Before any other step, call getApp({app_id}) and read these fields:

  * appLevelCustomVariables — dynamic generators and static fixtures pre-configured by the dev, shared across every suite for this app. Common shapes:
      - genUserId, genProductName (JS functions returning fresh entropy per run, e.g. `alice_<rand1-10000>`)
      - staticUser (a fixed user the dev wants tests to use)
      - zeroQuantity, negativePrice, invalidUser (static fixtures for validation tests)
    PREFER these over inventing your own JS-function in `extract`. They're the dev's authoritative dynamic-input set — using them in POST/PUT/PATCH bodies via `{{varName}}` means each replay hits a fresh row, sidestepping duplicate-key errors. Inventing a parallel generator with the same intent risks name-collision rejection (see Name-collision check below).
  * auth — the auth shape suites must satisfy (header / cookie / oauth / none).
  * ignoreEndpoints, rateLimit, timeout — runtime knobs that shape what assertions can hold.

If a relevant `gen*` already exists in appLevelCustomVariables, ALWAYS reference it via `{{name}}` rather than authoring a parallel one. The dev configured it for a reason.

═══════════════════════════════════════════════════════════════════
BEFORE CREATING — check for duplicates AND for existing recordings:
═══════════════════════════════════════════════════════════════════

A (app_id, branch_id) tuple holds at most one suite per scenario, AND if the dev has already captured the relevant traffic via `keploy record`, you should seed from that recording instead of curling the app fresh. Two bounded checks before create_test_suite:

(1) Duplicate-suite check — call listTestSuites({app_id, branch_id, q: "<scenario-keyword>"}) where <scenario-keyword> is a substring of the name you're about to author (e.g. "checkout", "auth"). The server filters by name regex, so the response is bounded to relevant matches regardless of how many suites the app has. If you can't pick a keyword (the dev's intent is vague), call with page_size=20 and NO q, then scan the first page only — DON'T paginate further.
    Match by name (case-insensitive) AND by intent. If any existing suite covers the same scenario:
      - Same scenario, refresh wanted → call update_test_suite (preserves history) or delete_test_suite + create_test_suite (loses history).
      - Adjacent but distinct scenario (e.g. "checkout with discount" vs "checkout without discount") → create with a name that distinguishes them clearly.

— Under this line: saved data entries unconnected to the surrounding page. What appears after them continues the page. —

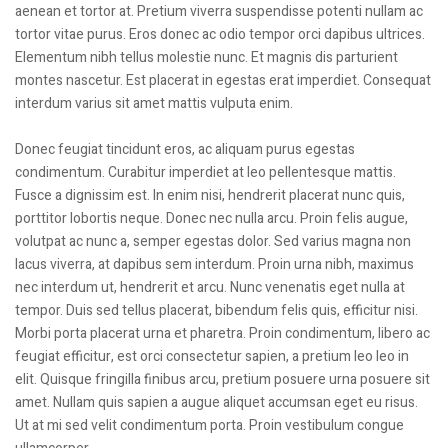
aenean et tortor at. Pretium viverra suspendisse potenti nullam ac
tortor vitae purus. Eros donec ac odio tempor orci dapibus ultrices.
Elementum nibh tellus molestie nunc. Et magnis dis parturient
montes nascetur. Est placerat in egestas erat imperdiet. Consequat
interdum varius sit amet mattis vulputa enim.
Donec feugiat tincidunt eros, ac aliquam purus egestas
condimentum. Curabitur imperdiet at leo pellentesque mattis.
Fusce a dignissim est. In enim nisi, hendrerit placerat nunc quis,
porttitor lobortis neque. Donec nec nulla arcu. Proin felis augue,
volutpat ac nunc a, semper egestas dolor. Sed varius magna non
lacus viverra, at dapibus sem interdum. Proin urna nibh, maximus
nec interdum ut, hendrerit et arcu. Nunc venenatis eget nulla at
tempor. Duis sed tellus placerat, bibendum felis quis, efficitur nisi.
Morbi porta placerat urna et pharetra. Proin condimentum, libero ac
feugiat efficitur, est orci consectetur sapien, a pretium leo leo in
elit. Quisque fringilla finibus arcu, pretium posuere urna posuere sit
amet. Nullam quis sapien a augue aliquet accumsan eget eu risus.
Ut at mi sed velit condimentum porta. Proin vestibulum congue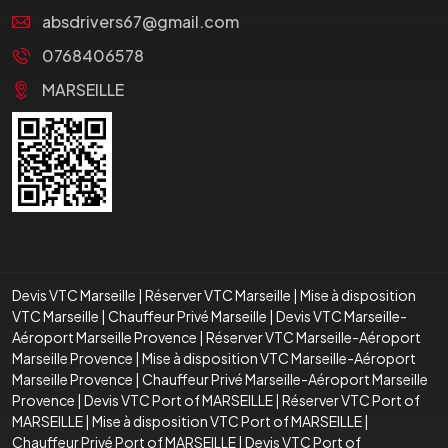
absdrivers67@gmail.com
0768406578
MARSEILLE
Devis VTC Marseille
|
Réserver VTC Marseille
|
Mise à disposition
VTC Marseille
|
Chauffeur Privé Marseille
|
Devis VTC Marseille-
Aéroport Marseille Provence
|
Réserver VTC Marseille-Aéroport
Marseille Provence
|
Mise à disposition VTC Marseille-Aéroport
Marseille Provence
|
Chauffeur Privé Marseille-Aéroport Marseille
Provence
|
Devis VTC Port of MARSEILLE
|
Réserver VTC Port of
MARSEILLE
|
Mise à disposition VTC Port of MARSEILLE
|
Chauffeur Privé Port of MARSEILLE
|
Devis VTC Port of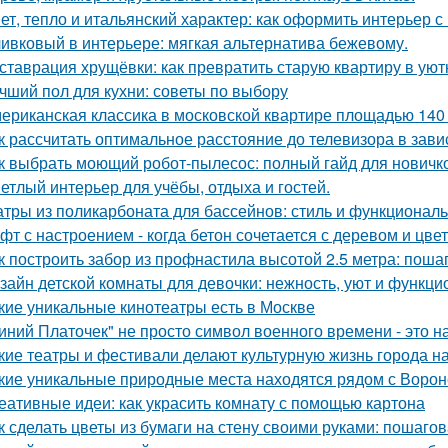
ет, тепло и итальянский характер: как оформить интерьер с
ивковый в интерьере: мягкая альтернатива бежевому.
ставрация хрущёвки: как превратить старую квартиру в уют
чший пол для кухни: советы по выбору
ериканская классика в московской квартире площадью 140 
к рассчитать оптимальное расстояние до телевизора в зави
к выбрать моющий робот-пылесос: полный гайд для новичк
етлый интерьер для учёбы, отдыха и гостей.
тры из поликарбоната для бассейнов: стиль и функциональ
фт с настроением - когда бетон сочетается с деревом и цве
к построить забор из профнастила высотой 2.5 метра: поша
зайн детской комнаты для девочки: нежность, уют и функци
кие уникальные кинотеатры есть в Москве
иний Платочек" не просто символ военного времени - это н
кие театры и фестивали делают культурную жизнь города 
кие уникальные природные места находятся рядом с Воро
еативные идеи: как украсить комнату с помощью картона
к сделать цветы из бумаги на стену своими руками: пошаго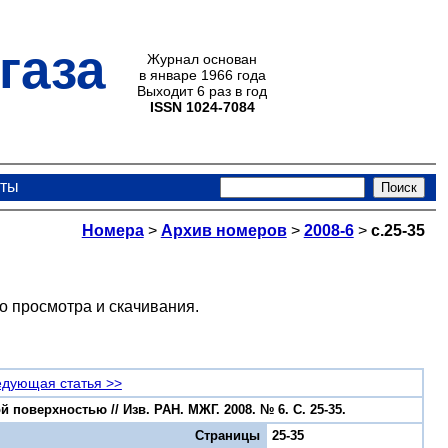
газа
Журнал основан
в январе 1966 года
Выходит 6 раз в год
ISSN 1024-7084
кты
Номера
>
Архив номеров
>
2008-6
>
с.25-35
о просмотра и скачивания.
дующая статья >>
оверхностью // Изв. РАН. МЖГ. 2008. № 6. С. 25-35.
Страницы
25-35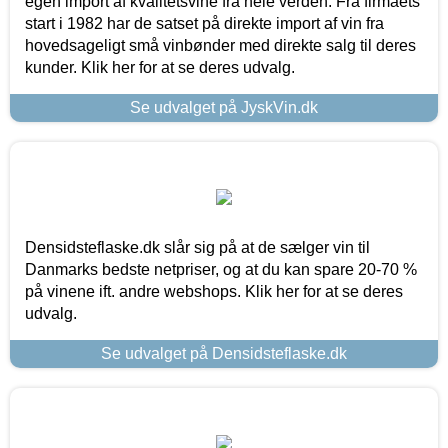
egen import af kvalitetsvine fra hele verden. Fra firmaets
start i 1982 har de satset på direkte import af vin fra
hovedsageligt små vinbønder med direkte salg til deres
kunder. Klik her for at se deres udvalg.
Se udvalget på JyskVin.dk
Densidsteflaske.dk slår sig på at de sælger vin til
Danmarks bedste netpriser, og at du kan spare 20-70 %
på vinene ift. andre webshops. Klik her for at se deres
udvalg.
Se udvalget på Densidsteflaske.dk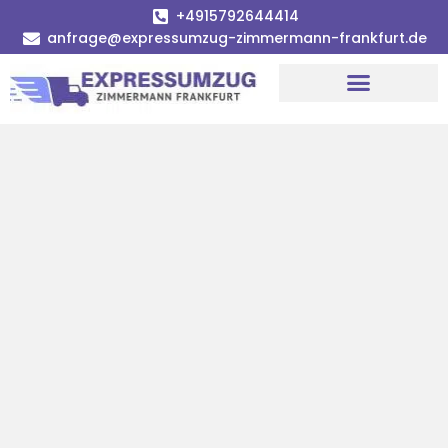
+4915792644414
anfrage@expressumzug-zimmermann-frankfurt.de
Umzugsunternehmen Frankfurt
Umzugsservice Frankfurt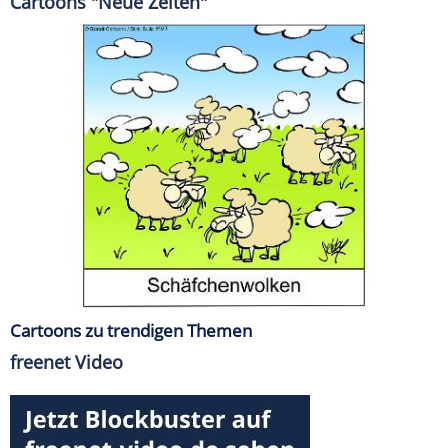
Cartoons "Neue Zeiten"
Cartoons zu trendigen Themen
freenet Video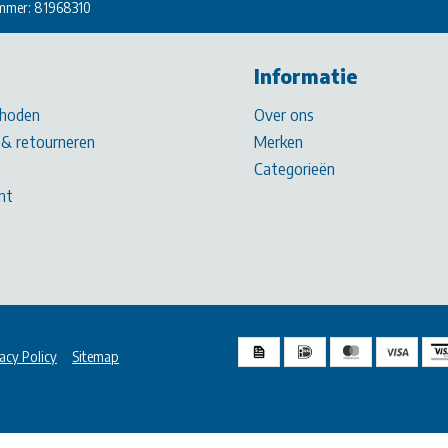
mmer: 81968310
Informatie
hoden
Over ons
& retourneren
Merken
Categorieën
nt
acy Policy
Sitemap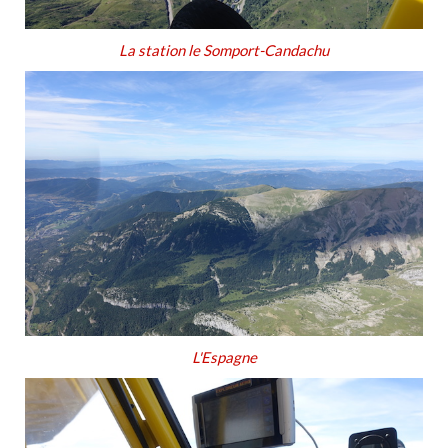
La station le Somport-Candachu
L'Espagne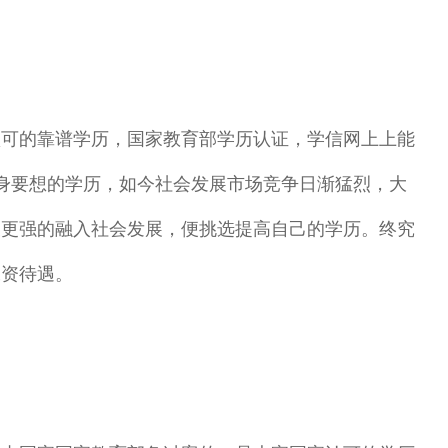
的靠谱学历，国家教育部学历认证，学信网上上能
自身要想的学历，如今社会发展市场竞争日渐猛烈，大
便更强的融入社会发展，便挑选提高自己的学历。终究
工资待遇。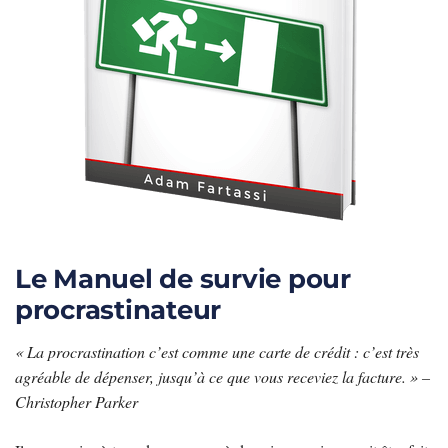
Le Manuel de survie pour
procrastinateur
« La procrastination c’est comme une carte de crédit : c’est très
agréable de dépenser, jusqu’à ce que vous receviez la facture. » –
Christopher Parker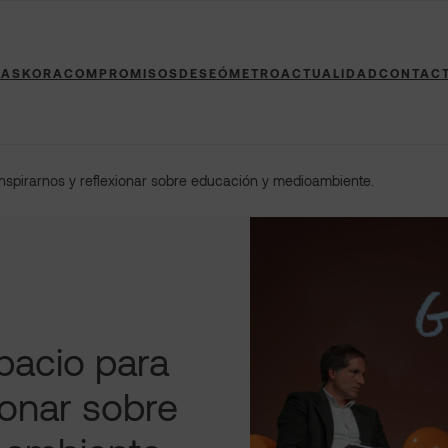
 ASKORA
COMPROMISOS
DESEÓMETRO
ACTUALIDAD
CONTAC
inspirarnos y reflexionar sobre educación y medioambiente.
pacio para
ionar sobre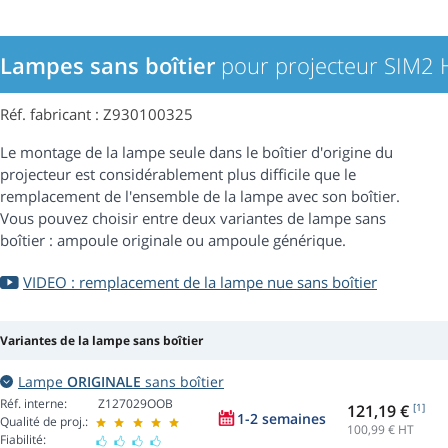
Lampes sans boîtier
pour projecteur SIM2
Réf. fabricant : Z930100325
Le montage de la lampe seule dans le boîtier d'origine du
projecteur est considérablement plus difficile que le
remplacement de l'ensemble de la lampe avec son boîtier.
Vous pouvez choisir entre deux variantes de lampe sans
boîtier : ampoule originale ou ampoule générique.
VIDEO : remplacement de la lampe nue sans boîtier
Variantes de la lampe sans boîtier
Lampe
ORIGINALE
sans boîtier
Réf. interne:
Z127029OOB
121,19 €
[1]
1-2 semaines
Qualité de proj.:
100,99
€ HT
Fiabilité: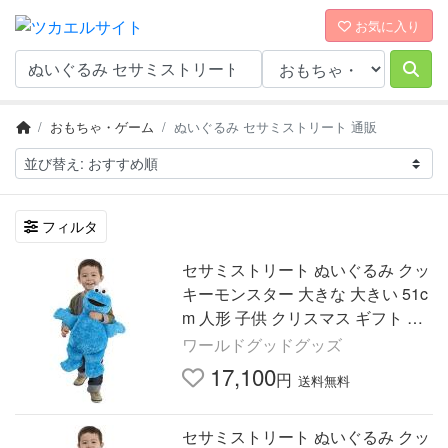
お気に入り
おもちゃ・ゲーム
ぬいぐるみ セサミストリート 通販
フィルタ
セサミストリート ぬいぐるみ クッ
キーモンスター 大きな 大きい 51c
m 人形 子供 クリスマス ギフト プ
レ
ワールドグッドグッズ
17,100
円
送料無料
セサミストリート ぬいぐるみ クッ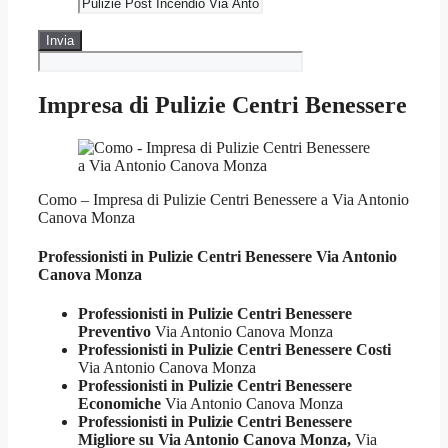
Impresa di Pulizie Centri Benessere
Como – Impresa di Pulizie Centri Benessere a Via Antonio
Canova Monza
Professionisti in Pulizie
Centri Benessere Via Antonio
Canova Monza
Professionisti in Pulizie Centri Benessere
Preventivo
Via Antonio Canova Monza
Professionisti in Pulizie Centri Benessere Costi
Via Antonio Canova Monza
Professionisti in Pulizie Centri Benessere
Economiche
Via Antonio Canova Monza
Professionisti in Pulizie Centri Benessere
Migliore su Via Antonio Canova Monza,
Via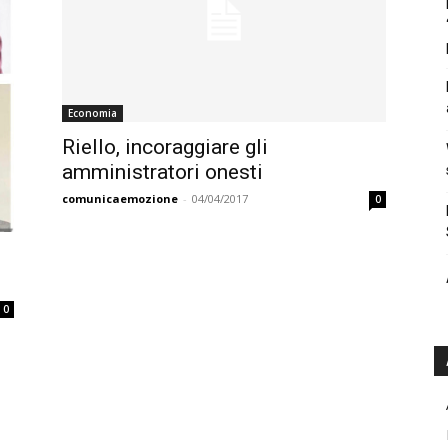
Economia
Riello, incoraggiare gli
amministratori onesti
comunicaemozione
-
04/04/2017
0
0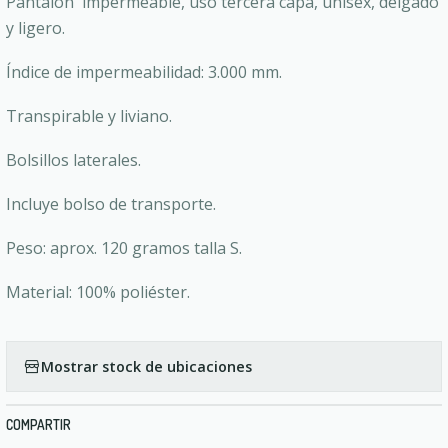
Pantalón impermeable, uso tercera capa, unisex, delgado
y ligero.
Índice de impermeabilidad: 3.000 mm.
Transpirable y liviano.
Bolsillos laterales.
Incluye bolso de transporte.
Peso: aprox. 120 gramos talla S.
Material: 100% poliéster.
Mostrar stock de ubicaciones
COMPARTIR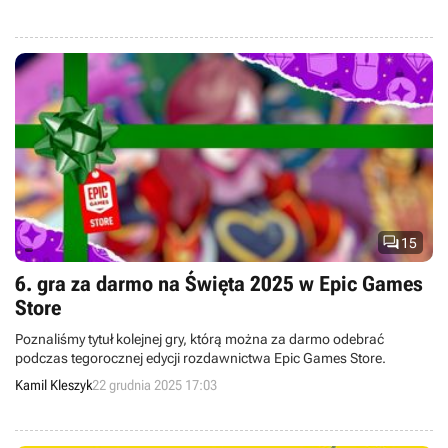
na biegun północny.

15
6. gra za darmo na Święta 2025 w Epic Games
Store
Poznaliśmy tytuł kolejnej gry, którą można za darmo odebrać
podczas tegorocznej edycji rozdawnictwa Epic Games Store.
Kamil Kleszyk
22 grudnia 2025 17:03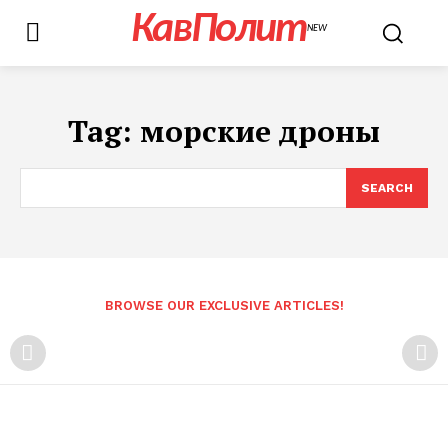
КавПолит
NEW
Tag:
морские дроны
SEARCH
BROWSE OUR EXCLUSIVE ARTICLES!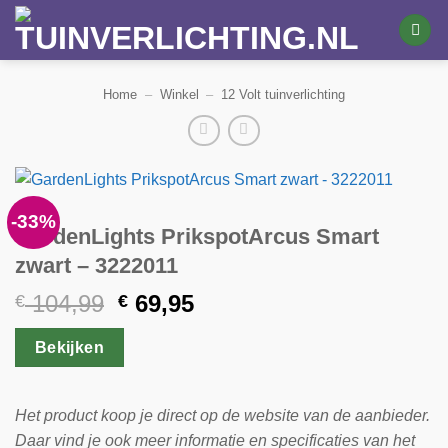
Ga
naar
inhoud
Home
–
Winkel
–
12 Volt tuinverlichting
-33%
GardenLights PrikspotArcus Smart
zwart – 3222011
Oorspronkelijke
Huidige
104,99
69,95
€
€
prijs
prijs
was:
is:
Bekijken
€ 104,99.
€ 69,95.
Het product koop je direct op de website van de aanbieder.
Daar vind je ook meer informatie en specificaties van het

(2) Recording-reuse check — call listRecordings({app_id, limit: 10}) to fetch the 10 most recent `keploy record` sessions. Recordings cluster by scenario; the top 10 cover what's likely relevant — DON'T paginate the full history. For any recording whose name/timestamp suggests it covers the scenario you're authoring, call download_recording({app_id, test_set_id}) to pull its captured test cases (real request/response pairs from the live app). Seed your steps_json from those test cases — convert each one into a step (method/url/headers/body → request fields; recorded response → step's `response` field). This is more faithful than re-curling and saves the dev's time.
    If no recent recording covers the scenario, fall through to the normal validate-locally-before-inserting flow (curl each endpoint yourself).

(3) Only after both checks → proceed with create_test_suite.

Skipping (1) leaves the dev with two suites covering the same flow — confusing reports, double rerecord cost, and orphaned sandbox tests on whichever suite they stop using. Skipping (2) re-curls endpoints whose traffic the dev already captured.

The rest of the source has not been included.